● **Task details**:
Beginning at the line containing "Ma-Pe: Klo. 10:00-20:00" in the material below and ending at the line containing "Seuraa Meitä", return each line exactly and add nothing.

----------------

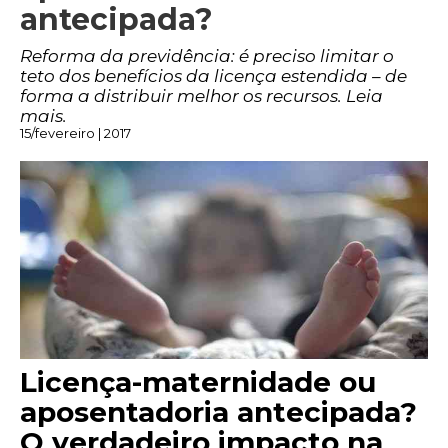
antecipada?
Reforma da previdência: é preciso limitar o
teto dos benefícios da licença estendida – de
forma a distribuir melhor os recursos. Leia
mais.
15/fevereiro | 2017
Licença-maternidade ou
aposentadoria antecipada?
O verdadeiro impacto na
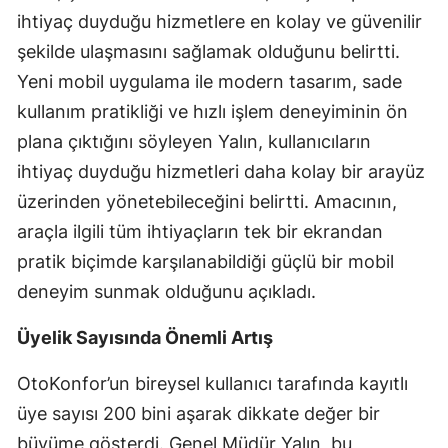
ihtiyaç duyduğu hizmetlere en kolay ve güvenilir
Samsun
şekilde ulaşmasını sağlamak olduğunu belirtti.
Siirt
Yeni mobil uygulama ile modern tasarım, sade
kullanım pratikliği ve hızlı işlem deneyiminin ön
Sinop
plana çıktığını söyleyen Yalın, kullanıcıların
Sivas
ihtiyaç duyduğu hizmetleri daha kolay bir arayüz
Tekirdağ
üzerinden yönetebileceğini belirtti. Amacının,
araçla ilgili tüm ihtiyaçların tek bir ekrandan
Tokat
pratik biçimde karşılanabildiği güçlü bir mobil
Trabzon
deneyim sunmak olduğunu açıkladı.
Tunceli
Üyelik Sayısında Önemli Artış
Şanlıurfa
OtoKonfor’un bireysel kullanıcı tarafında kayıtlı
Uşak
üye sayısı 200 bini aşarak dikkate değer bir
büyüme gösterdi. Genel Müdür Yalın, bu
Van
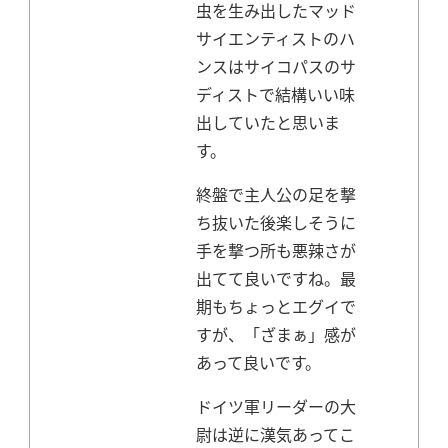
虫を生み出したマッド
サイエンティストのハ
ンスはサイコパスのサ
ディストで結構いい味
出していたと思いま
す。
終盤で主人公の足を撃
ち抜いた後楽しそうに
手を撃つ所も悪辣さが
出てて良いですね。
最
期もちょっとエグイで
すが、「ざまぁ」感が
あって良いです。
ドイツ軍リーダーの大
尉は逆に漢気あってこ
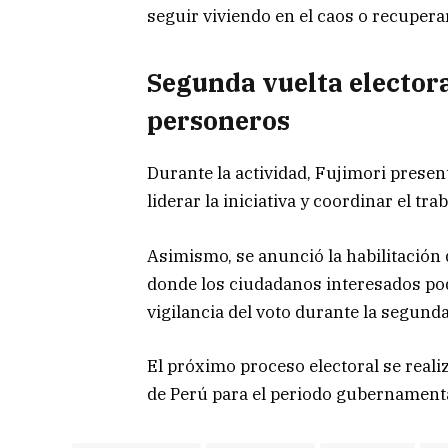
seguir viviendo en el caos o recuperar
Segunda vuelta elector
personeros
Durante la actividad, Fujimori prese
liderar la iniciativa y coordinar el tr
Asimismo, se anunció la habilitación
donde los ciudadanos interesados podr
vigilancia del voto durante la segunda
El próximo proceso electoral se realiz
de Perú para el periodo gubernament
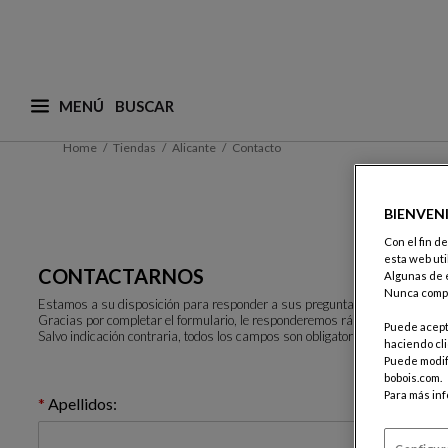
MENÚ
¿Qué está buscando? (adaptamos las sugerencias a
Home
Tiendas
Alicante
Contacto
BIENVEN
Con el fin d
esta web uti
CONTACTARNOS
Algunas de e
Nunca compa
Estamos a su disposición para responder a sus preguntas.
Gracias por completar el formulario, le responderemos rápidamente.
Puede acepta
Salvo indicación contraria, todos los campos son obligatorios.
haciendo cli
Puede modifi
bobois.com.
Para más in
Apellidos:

----------------

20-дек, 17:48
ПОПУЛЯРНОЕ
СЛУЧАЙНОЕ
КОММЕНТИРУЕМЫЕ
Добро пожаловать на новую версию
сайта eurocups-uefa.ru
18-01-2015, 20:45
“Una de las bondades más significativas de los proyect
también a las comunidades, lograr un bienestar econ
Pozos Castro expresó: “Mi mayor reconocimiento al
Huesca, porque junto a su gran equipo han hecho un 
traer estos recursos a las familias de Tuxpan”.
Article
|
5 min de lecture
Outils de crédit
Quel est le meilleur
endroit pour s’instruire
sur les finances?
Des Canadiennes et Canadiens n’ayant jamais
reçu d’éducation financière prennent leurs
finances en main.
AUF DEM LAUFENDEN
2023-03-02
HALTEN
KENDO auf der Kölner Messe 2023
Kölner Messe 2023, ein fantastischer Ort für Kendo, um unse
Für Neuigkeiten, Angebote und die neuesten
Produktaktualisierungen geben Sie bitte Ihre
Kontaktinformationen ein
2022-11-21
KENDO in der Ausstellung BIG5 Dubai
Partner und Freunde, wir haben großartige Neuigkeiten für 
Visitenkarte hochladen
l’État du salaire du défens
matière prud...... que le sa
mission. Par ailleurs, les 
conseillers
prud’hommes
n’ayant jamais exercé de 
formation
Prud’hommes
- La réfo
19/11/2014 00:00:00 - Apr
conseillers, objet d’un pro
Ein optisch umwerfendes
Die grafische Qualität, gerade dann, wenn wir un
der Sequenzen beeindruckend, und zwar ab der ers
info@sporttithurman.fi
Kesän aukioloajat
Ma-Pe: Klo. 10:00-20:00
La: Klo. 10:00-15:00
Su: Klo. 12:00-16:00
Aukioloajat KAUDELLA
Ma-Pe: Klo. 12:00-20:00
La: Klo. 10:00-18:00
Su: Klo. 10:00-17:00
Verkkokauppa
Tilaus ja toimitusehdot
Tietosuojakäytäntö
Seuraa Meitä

----------------

● **Solution**:
Ma-Pe: Klo. 10:00-20:00
La: Klo. 10:00-15:00
Su: Klo. 12:00-16:00
Aukioloajat KAUDELLA
Ma-Pe: Klo. 12:00-20:00
La: Klo. 10:00-18:00
Su: Klo. 10:00-17:00
Verkkokauppa
Tilaus ja toimitusehdot
Tietosuojakäytäntö
Seuraa Meitä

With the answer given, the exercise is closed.